Yet it is too easy to utter commonplaces about the superiority of constructive action to destructive. At all events the professed conservative and classicist of tradition seeks too cheap a victory over the rebel. For the rebel is not self-generated. In the beginning no one is a revolutionist simply for the fun of it, however it may be after the furor of destructive power gets under way. The rebel is the product of extreme fixation and unintelligent immobilities. Life is perpetuated only by renewal. If conditions do not permit renewal to take place continuously it will take place explosively. The cost of revolutions must be charged up to those who have taken for their aim arrest of custom instead of its readjustment. The only ones who have the right to criticize "radicals"—adopting for the moment that perversion of language which identifies the radical with the destructive rebel—are those who put as much effort into reconstruction as the rebels are putting into destruction. The primary accusation against the revolutionary must be directed against those who having power refuse to use it for ameliorations. They are the ones who accumulate the wrath that sweeps away customs and institutions in an undiscriminating avalanche. Too often the man who should be criticizing institutions expends his energy in criticizing those who would re-form them. What he really objects to is any disturbance of his own vested securities, comforts and privileged powers.


VII

We return to the original proposition. The position of impulse in conduct is intermediary. Morality is an endeavor to find for the manifestation of impulse in special situations an office of refreshment and renewal. The endeavor is not easy of accomplishment. It is easier to surrender the main and public channels of action and belief to the sluggishness of custom, and idealize tradition by emotional attachment to its ease, comforts and privileges instead of idealizing it in practice by making it more equably balanced with present needs. Again, impulses not used for the work of rejuvenation and vital recovery are sidetracked to find their own lawless barbarities or their own sentimental refinements. Or they are perverted to pathological careers—some of which have been mentioned.

In the course of time custom becomes intolerable because of what it suppresses and some accident of war or inner catastrophe releases impulses for unrestrained expression. At such times we have philosophies which identify progress with motion, blind spontaneity with freedom, and which under the name of the sacredness of individuality or a return to the norms of nature make impulse a law unto itself. The oscillation between impulse arrested and frozen in rigid custom and impulse isolated and undirected is seen most conspicuously when epochs of conservatism and revolutionary ardor alternate. But the same phenomenon is repeated on a smaller scale in individuals. And in society the two tendencies and philosophies exist simultaneously; they waste in controversial strife the energy that is needed for specific criticism and specific reconstruction.

The release of some portion of the stock of impulses is an opportunity, not an end. In its origin it is the product of chance; but it affords imagination and invention their chance. The moral correlate of liberated impulse is not immediate activity, but reflection upon the way in which to use impulse to renew disposition and reorganize habit. Escape from the clutch of custom gives an opportunity to do old things in new ways, and thus to construct new ends and means. Breach in the crust of the cake of custom releases impulses; but it is the work of intelligence to find the ways of using them. There is an alternative between anchoring a boat in the harbor till it becomes a rotting hulk and letting it loose to be the sport of every contrary gust. To discover and define this alternative is the business of mind, of observant, remembering, contriving disposition.
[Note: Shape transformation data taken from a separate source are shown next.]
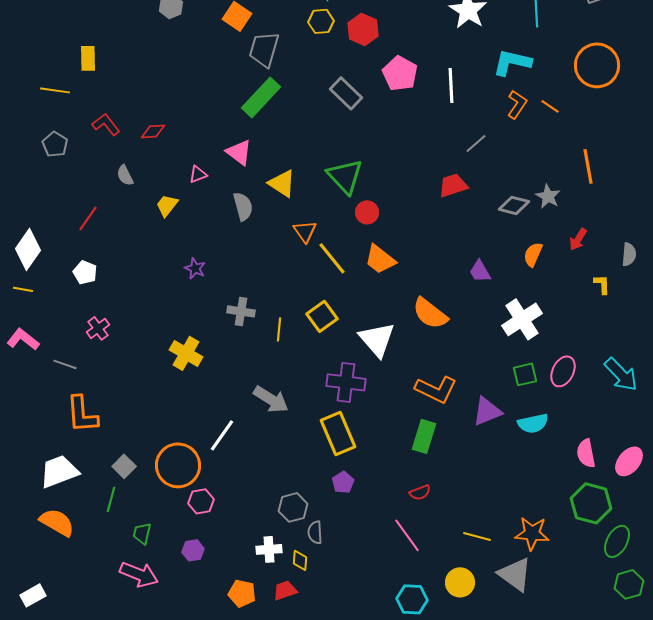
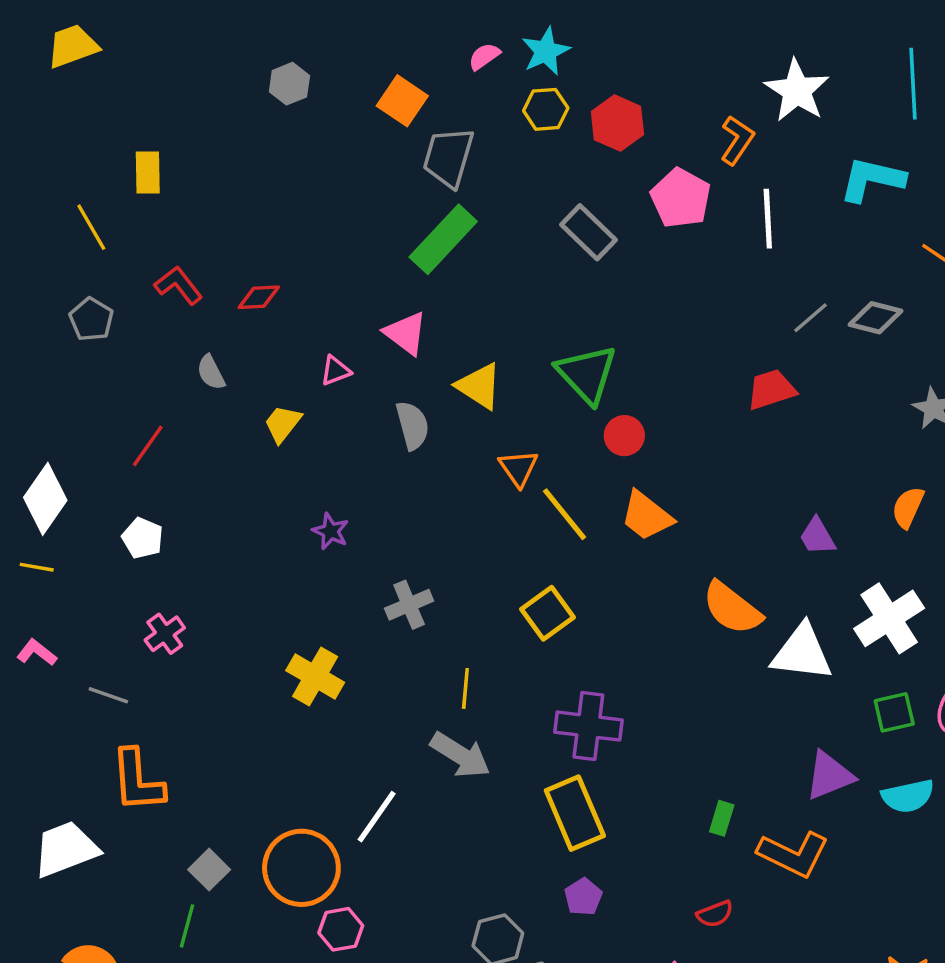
yellow line: (55, 90) -> (91, 227), turned 52
orange L-shape: (517, 104) -> (737, 140), moved
gray diamond: (514, 205) -> (875, 318), moved
gray cross: (241, 311) -> (409, 605), turned -32
yellow line: (279, 329) -> (465, 688), moved
pink L-shape: (23, 339) -> (37, 653), size x0.7
white triangle: (377, 339) -> (802, 653), moved, turned -42
orange L-shape: (436, 389) -> (793, 854), moved
green rectangle: (424, 436) -> (722, 818), size x0.6
white trapezoid: (59, 471) -> (66, 849), moved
Habit as a vital art depends upon the animation of habit by impulse; only this inspiriting stands between habit and stagnation. But art, little as well as great, anonymous as well as that distinguished by titles of dignity, cannot be improvised. It is impossible without spontaneity, but it is not spontaneity. Impulse is needed to arouse thought, incite reflection and enliven belief. But only thought notes obstructions, invents tools, conceives aims, directs technique, and thus converts impulse into an art which lives in objects. Thought is born as the twin of impulse in every moment of impeded habit. But unless it is nurtured, it speedily dies, and habit and instinct continue their civil warfare. There is instinctive wisdom in the tendency of the young to ignore the limitations of the environment. Only thus can they discover their own power and learn the differences in different kinds of environing limitations. But this discovery when once made marks the birth of intelligence; and with its birth comes the responsibility of the mature to observe, to recall, to forecast. Every moral life has its radicalism; but this radical factor does not find its full expression in direct action but in the courage of intelligence to go deeper than either tradition or immediate impulse goes. To the study of intelligence in action we now turn our attention.


PART THREE
THE PLACE OF INTELLIGENCE IN CONDUCT

I

In discussing habit and impulse we have repeatedly met topics where reference to the work of thought was imperative. Explicit consideration of the place and office of intelligence in conduct can hardly begin otherwise than by gathering together these incidental references and reaffirming their significance. The stimulation of reflective imagination by impulse, its dependence upon established habits, and its effect in transforming habit and regulating impulse forms, accordingly, our first theme.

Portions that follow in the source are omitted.